Given entries Start Marker

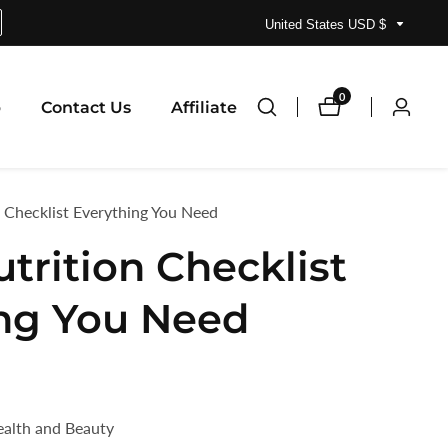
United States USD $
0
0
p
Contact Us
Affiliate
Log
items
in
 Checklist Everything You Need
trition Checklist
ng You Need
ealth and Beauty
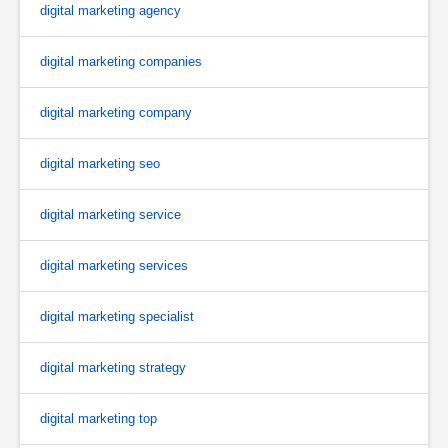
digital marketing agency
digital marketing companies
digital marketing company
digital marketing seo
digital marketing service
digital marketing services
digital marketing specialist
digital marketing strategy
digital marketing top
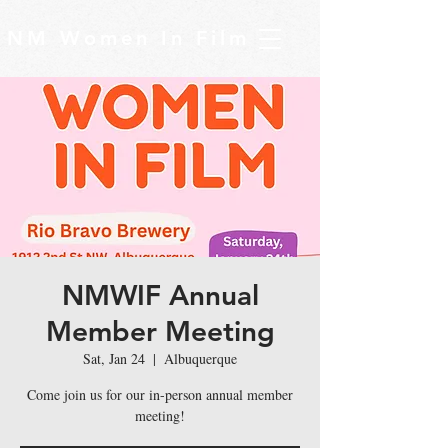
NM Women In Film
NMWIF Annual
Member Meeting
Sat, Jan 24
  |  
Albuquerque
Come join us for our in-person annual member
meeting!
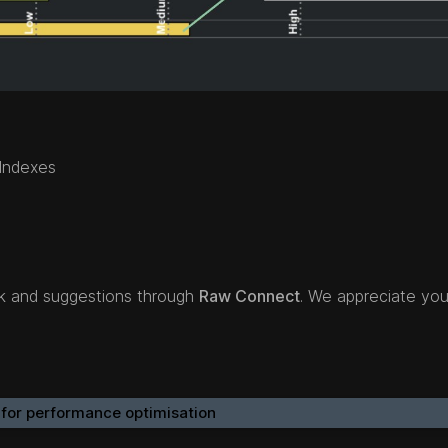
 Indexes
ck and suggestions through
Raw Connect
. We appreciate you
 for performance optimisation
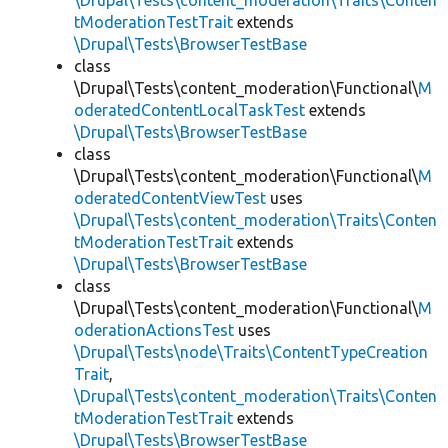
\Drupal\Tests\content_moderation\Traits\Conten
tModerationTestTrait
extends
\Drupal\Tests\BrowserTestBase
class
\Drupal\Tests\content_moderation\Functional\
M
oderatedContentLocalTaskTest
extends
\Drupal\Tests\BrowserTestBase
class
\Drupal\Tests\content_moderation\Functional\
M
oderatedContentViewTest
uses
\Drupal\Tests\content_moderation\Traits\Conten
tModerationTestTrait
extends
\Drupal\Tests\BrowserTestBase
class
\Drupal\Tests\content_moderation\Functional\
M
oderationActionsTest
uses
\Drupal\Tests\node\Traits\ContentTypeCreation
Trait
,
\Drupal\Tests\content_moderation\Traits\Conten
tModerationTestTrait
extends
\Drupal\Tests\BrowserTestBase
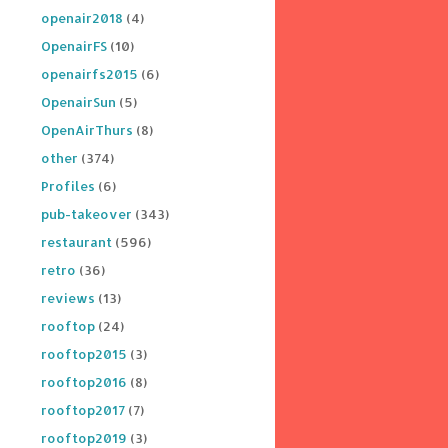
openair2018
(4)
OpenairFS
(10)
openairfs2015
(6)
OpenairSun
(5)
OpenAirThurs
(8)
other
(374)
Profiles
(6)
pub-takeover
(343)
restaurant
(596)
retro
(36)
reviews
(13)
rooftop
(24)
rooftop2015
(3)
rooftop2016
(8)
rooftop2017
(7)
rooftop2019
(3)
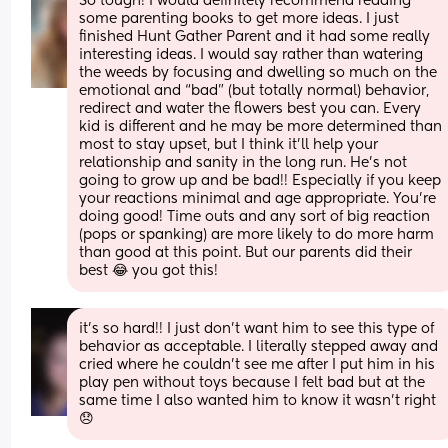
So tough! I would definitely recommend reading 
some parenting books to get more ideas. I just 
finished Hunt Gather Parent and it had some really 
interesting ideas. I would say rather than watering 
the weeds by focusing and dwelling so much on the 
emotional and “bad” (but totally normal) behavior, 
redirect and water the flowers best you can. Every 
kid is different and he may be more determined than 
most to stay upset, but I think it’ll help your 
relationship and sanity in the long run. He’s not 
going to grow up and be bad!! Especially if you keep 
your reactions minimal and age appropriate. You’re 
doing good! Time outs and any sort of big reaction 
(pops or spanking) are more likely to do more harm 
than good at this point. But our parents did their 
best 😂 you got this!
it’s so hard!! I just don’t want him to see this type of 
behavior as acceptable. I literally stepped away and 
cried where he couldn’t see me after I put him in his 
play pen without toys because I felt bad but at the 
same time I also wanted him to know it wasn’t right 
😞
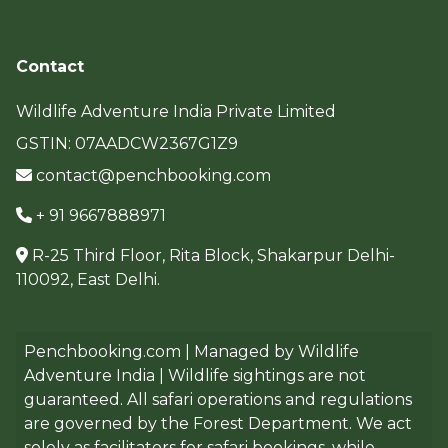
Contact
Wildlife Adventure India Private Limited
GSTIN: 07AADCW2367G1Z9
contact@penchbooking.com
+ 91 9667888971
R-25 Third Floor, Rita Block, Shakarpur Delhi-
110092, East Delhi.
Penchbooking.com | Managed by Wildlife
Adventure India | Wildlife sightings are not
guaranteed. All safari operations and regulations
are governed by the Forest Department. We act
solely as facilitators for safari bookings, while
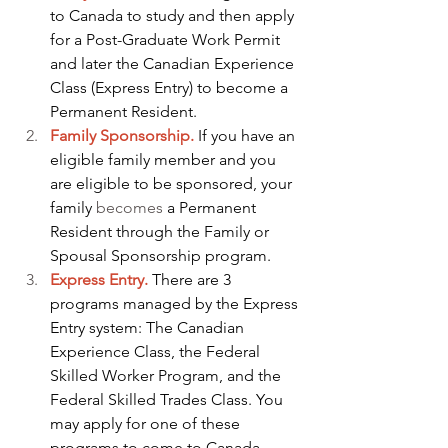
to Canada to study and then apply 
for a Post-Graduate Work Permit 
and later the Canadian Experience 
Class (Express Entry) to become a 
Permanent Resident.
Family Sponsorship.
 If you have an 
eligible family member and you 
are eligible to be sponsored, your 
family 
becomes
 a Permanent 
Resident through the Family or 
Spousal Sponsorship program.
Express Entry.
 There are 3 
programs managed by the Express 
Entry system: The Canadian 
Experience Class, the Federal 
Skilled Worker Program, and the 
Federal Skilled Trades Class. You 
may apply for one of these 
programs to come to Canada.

Given entries End Marker
Given entries Start Marker

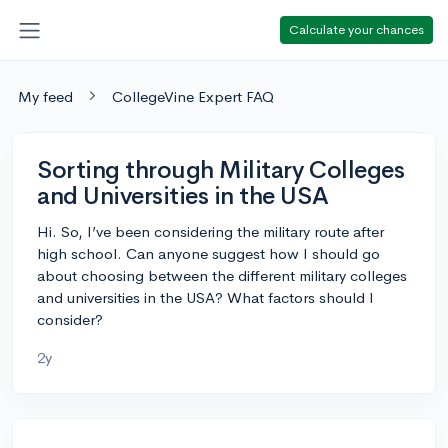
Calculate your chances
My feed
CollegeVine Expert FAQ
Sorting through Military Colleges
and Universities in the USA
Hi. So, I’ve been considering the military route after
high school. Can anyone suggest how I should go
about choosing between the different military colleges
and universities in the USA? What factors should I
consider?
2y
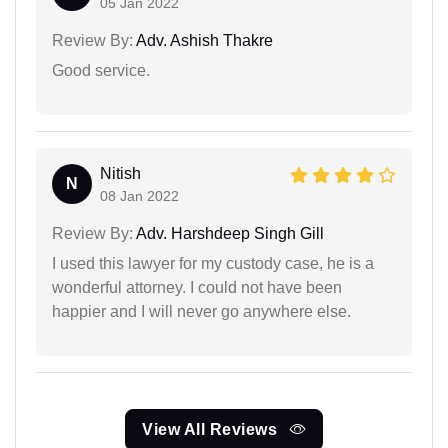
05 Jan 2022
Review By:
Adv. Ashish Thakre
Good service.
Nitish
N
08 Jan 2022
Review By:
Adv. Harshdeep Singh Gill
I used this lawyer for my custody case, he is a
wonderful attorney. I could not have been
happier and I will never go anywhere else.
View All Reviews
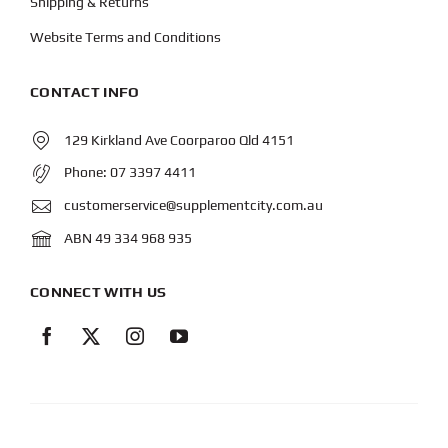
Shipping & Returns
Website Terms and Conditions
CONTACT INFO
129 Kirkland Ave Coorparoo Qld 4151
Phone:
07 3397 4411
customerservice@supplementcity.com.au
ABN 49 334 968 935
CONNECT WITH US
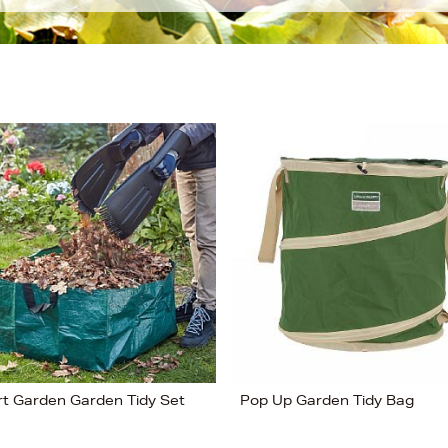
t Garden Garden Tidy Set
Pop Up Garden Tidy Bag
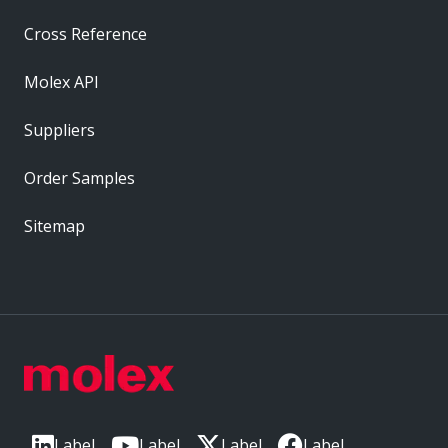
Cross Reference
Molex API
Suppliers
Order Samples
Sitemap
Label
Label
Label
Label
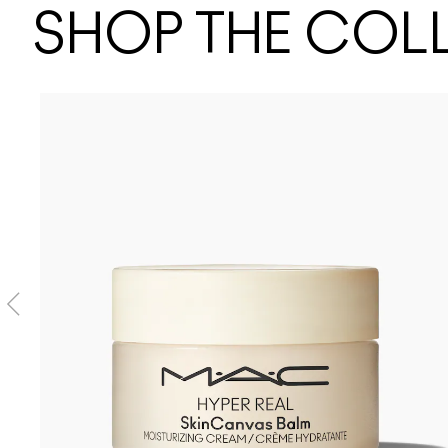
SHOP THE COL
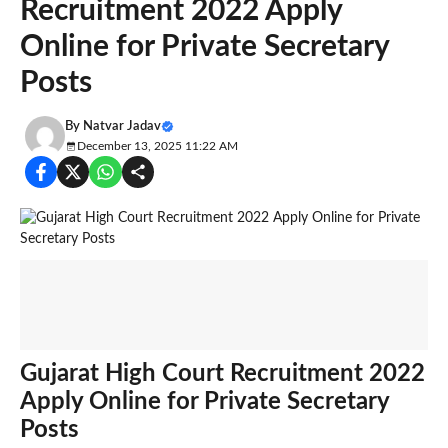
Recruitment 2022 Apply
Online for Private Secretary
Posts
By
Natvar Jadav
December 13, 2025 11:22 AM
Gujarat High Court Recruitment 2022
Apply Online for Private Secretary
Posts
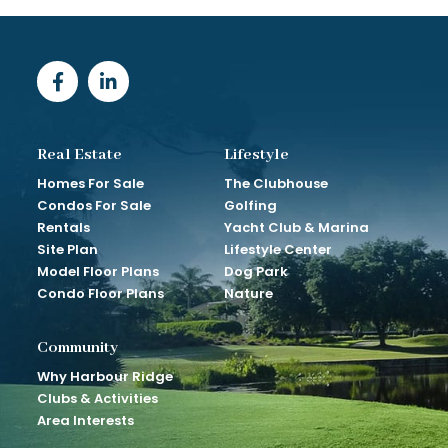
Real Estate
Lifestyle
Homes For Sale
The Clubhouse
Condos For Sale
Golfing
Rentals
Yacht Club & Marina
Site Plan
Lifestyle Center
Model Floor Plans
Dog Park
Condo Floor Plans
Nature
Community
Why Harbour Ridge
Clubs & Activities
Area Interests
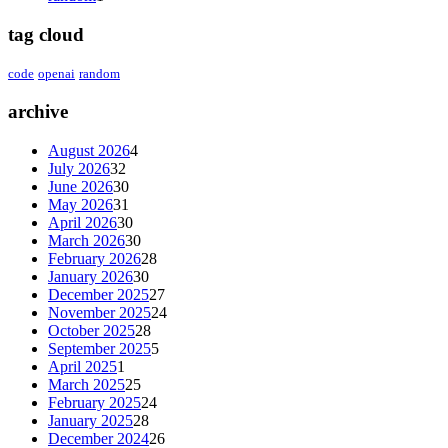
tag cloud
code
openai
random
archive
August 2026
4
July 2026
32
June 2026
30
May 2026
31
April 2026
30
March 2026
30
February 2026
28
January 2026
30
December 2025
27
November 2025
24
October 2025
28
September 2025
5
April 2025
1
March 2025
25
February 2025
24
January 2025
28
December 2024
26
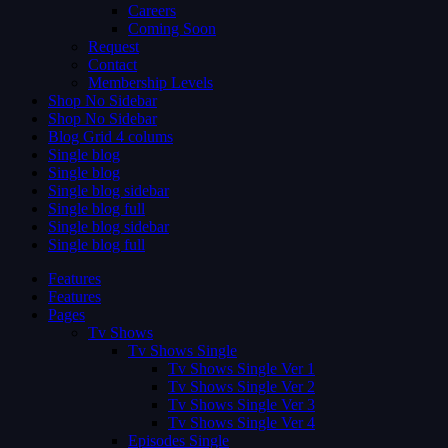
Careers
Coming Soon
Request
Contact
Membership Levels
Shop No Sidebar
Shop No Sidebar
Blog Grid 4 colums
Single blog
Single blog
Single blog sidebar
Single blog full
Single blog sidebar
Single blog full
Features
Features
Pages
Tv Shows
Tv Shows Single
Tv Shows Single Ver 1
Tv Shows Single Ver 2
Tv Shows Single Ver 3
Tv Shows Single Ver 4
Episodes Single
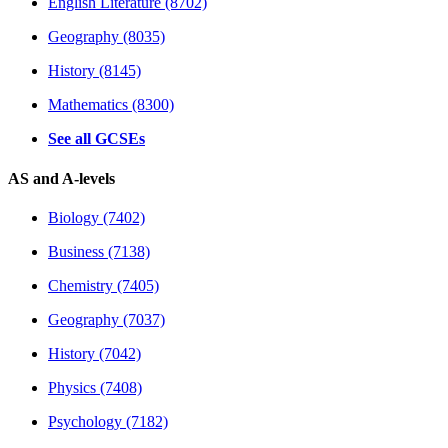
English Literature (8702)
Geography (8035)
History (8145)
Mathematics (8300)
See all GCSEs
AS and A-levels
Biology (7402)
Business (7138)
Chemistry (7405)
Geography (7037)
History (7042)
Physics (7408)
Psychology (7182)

Given entries End Marker
Given entries Start Marker

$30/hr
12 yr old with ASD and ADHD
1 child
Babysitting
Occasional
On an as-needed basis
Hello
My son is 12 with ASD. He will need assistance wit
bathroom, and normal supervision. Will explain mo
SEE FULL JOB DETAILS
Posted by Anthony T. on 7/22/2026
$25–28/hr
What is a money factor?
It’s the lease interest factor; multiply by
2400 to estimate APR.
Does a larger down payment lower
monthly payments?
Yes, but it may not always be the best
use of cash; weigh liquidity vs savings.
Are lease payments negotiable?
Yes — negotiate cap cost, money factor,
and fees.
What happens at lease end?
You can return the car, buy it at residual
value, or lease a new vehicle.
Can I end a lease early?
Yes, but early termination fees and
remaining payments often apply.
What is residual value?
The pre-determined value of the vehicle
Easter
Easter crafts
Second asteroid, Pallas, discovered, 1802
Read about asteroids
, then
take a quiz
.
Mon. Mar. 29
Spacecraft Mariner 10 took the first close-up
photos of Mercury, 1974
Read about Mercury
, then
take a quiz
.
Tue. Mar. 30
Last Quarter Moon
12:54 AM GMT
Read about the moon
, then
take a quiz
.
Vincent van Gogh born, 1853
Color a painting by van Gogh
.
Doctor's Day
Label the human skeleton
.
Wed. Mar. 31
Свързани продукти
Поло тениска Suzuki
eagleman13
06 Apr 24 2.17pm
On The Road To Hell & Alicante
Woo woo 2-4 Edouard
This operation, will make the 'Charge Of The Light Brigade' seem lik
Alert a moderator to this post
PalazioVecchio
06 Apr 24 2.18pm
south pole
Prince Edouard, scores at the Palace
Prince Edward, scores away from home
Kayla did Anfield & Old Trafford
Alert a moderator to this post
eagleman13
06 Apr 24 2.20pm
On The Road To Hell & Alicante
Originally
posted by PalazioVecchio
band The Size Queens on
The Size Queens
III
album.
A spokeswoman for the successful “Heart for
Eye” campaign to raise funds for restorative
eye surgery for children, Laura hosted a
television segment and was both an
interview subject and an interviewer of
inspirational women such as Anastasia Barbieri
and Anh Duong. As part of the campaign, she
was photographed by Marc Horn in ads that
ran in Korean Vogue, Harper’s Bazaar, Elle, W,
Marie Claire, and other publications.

Given entries End Marker

#### Exercise description:
Your answer must be a copy of every line in the data above that holds the string "ideas".

#### Task answer:
some parenting books to get more ideas. I just 
interesting ideas. I would say rather than watering 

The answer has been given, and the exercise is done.